Bolşoy, İstanbul'da unutulmaz geceler yaşattı!
Yıllar önce Moskova'ya gittiğimde Bolşoy'da bir gösteri izlemeyi planlamıştım. Fakat meşhur Bolşoy tadilattaydı. Bizde küçük bir binada yine Bolşoy prodüksiyonu olan Hırçın Kız balesini izlemekle yetinmiştik.
Hayaller Bolşoy gerçekler küçük bir salon olmuştu. O gezimden pek çok anım var ama St. Petersburg’daki anılarım bambaşka.
AKM’de büyülü geceler
Bolşoy’u Moskova’da izleyemedim ama, ünlü topluluk Türkiye Kültür Yolu Festivali çerçevesinde İstanbul’a geldi. Bizlere AKM’de unutulmaz geceler yaşattı. İstanbul’a ilk kez gelen topluluk iki klasik başyapıtı ile seyirci karşısına çıktı. Prokofyev’in bestelediği “Romeo ve Jüliet” ile Çaykovski’nin bestelediği “Kuğu Gölü” baleleri.
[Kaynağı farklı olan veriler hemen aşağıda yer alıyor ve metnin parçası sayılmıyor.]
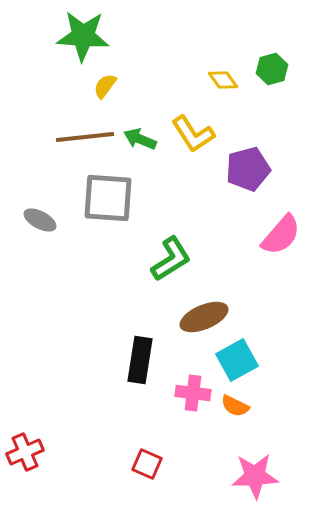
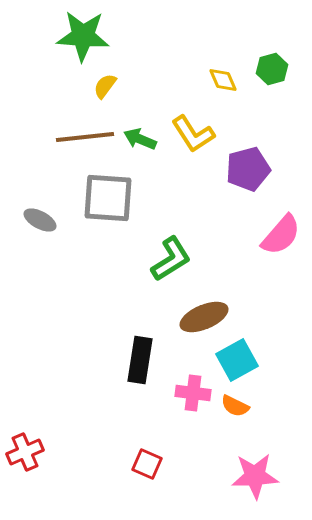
yellow diamond: rotated 12 degrees clockwise
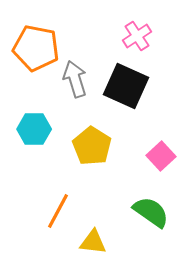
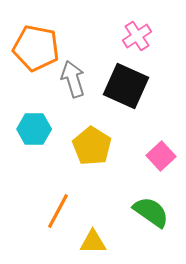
gray arrow: moved 2 px left
yellow triangle: rotated 8 degrees counterclockwise
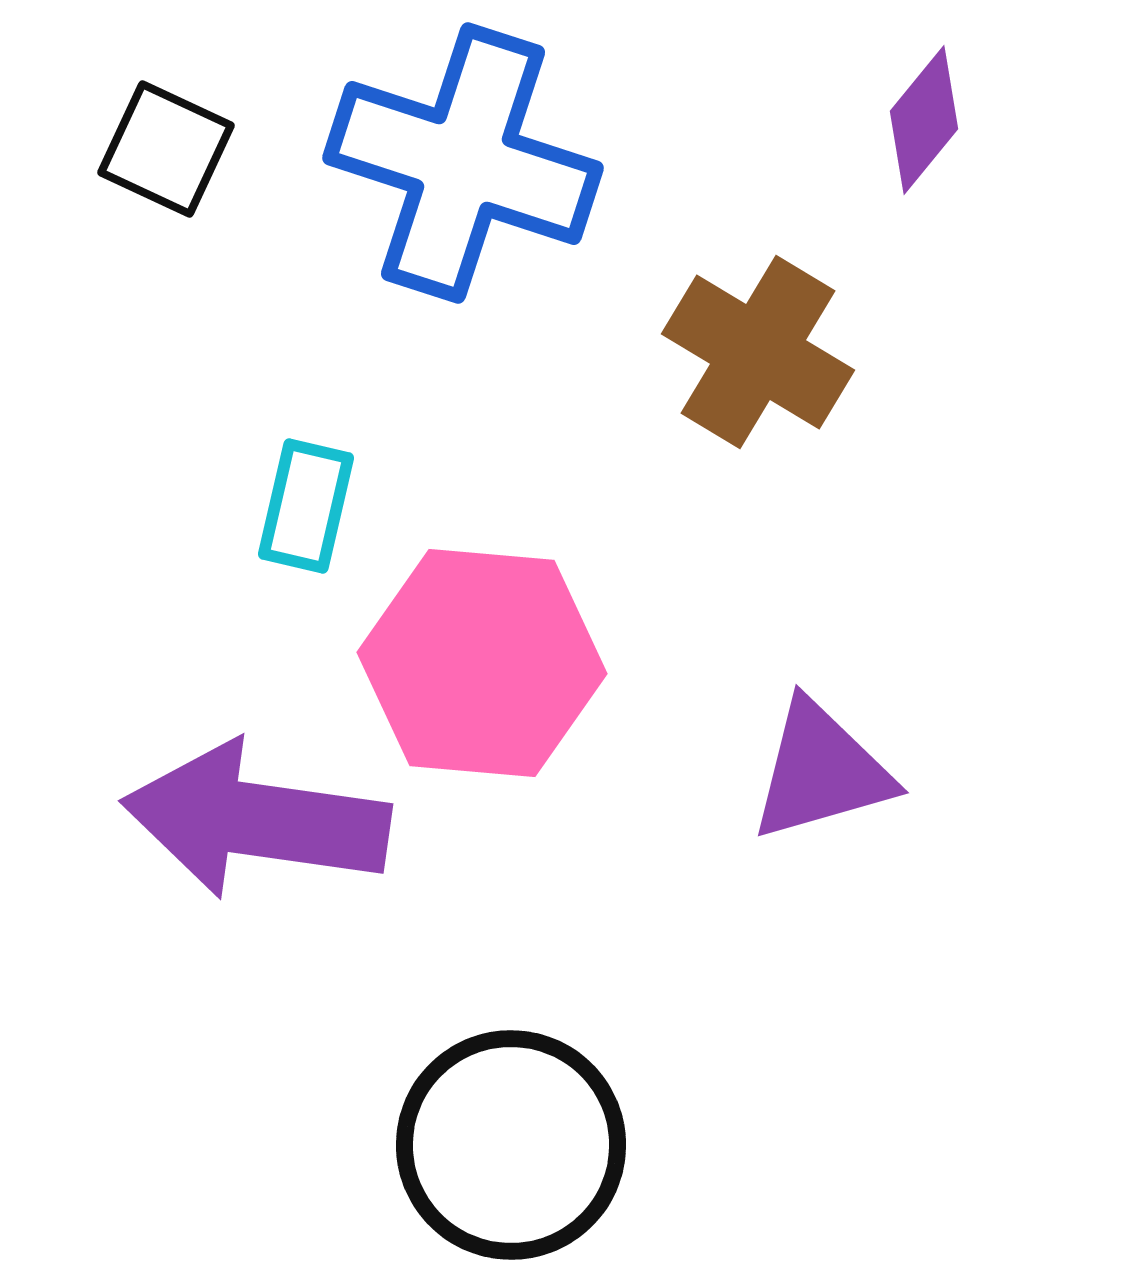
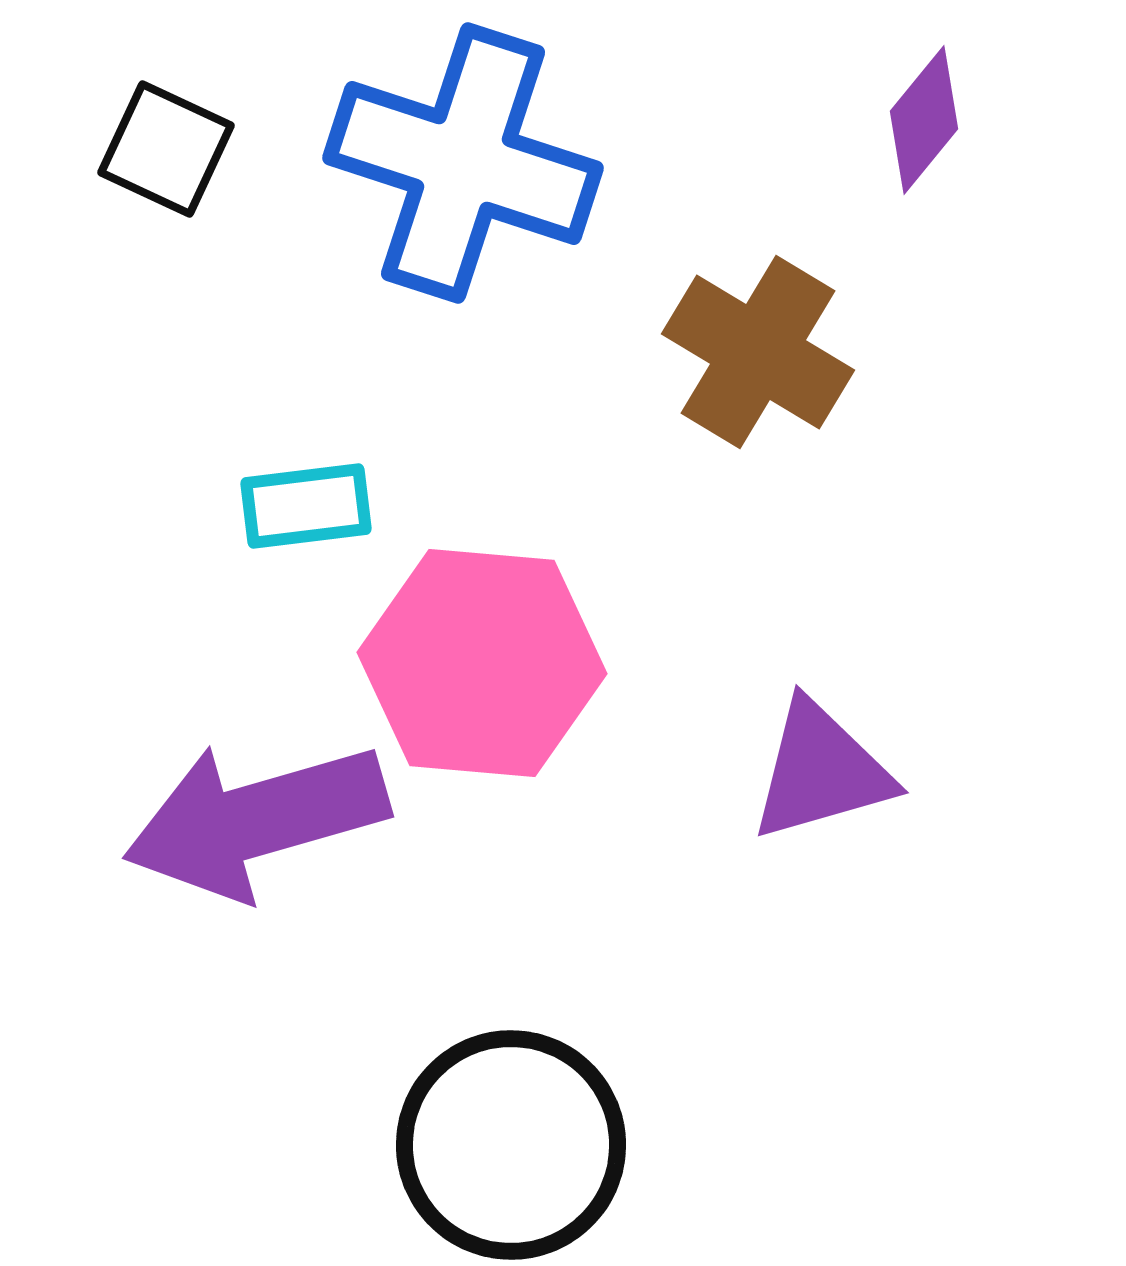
cyan rectangle: rotated 70 degrees clockwise
purple arrow: rotated 24 degrees counterclockwise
Her ikis de kusursuzlukları ile izleyenleri büyüledi.
Romeo ve Juliet
Bolşoy’un baş dansçıları tarafından sahnelenen bu zamansız eserler, nesiller boyu izleyicilerin gönlünde yer aldı. İlk kez 1940’ta sahnelenen “Romeo ve Juliet”, besteci Prokofyev’in müziğinden, Verona’nın tarihinden, , Orta Çağ aşk hikâyeleri ve tarihsel dans geleneklerinden ilham alan Leonid Lavrovski’nin koreografisiyle hayat buldu.
Kuğu Gölü
Bolşoy’un bir diğer gösterisi Kuğu Gölü ise Rus (ve dünya) bale repertuvarının âdeta simgesi. İlk kez 1877’de sahnelenen bu eser ayrıca besteci Çaykovski’nin Bolşoy Tiyatrosu için bestelediği ilk bale olma özelliğini de taşıyor. Efsanevi müziği, ünlü “Küçük Kuğular Dansı” ve Kara Kuğu Odile’in nefes kesen 32 fouetté dönüşüyle Kuğu Gölü, dünyanın en sevilen, en bilinen balesi diyebiliriz.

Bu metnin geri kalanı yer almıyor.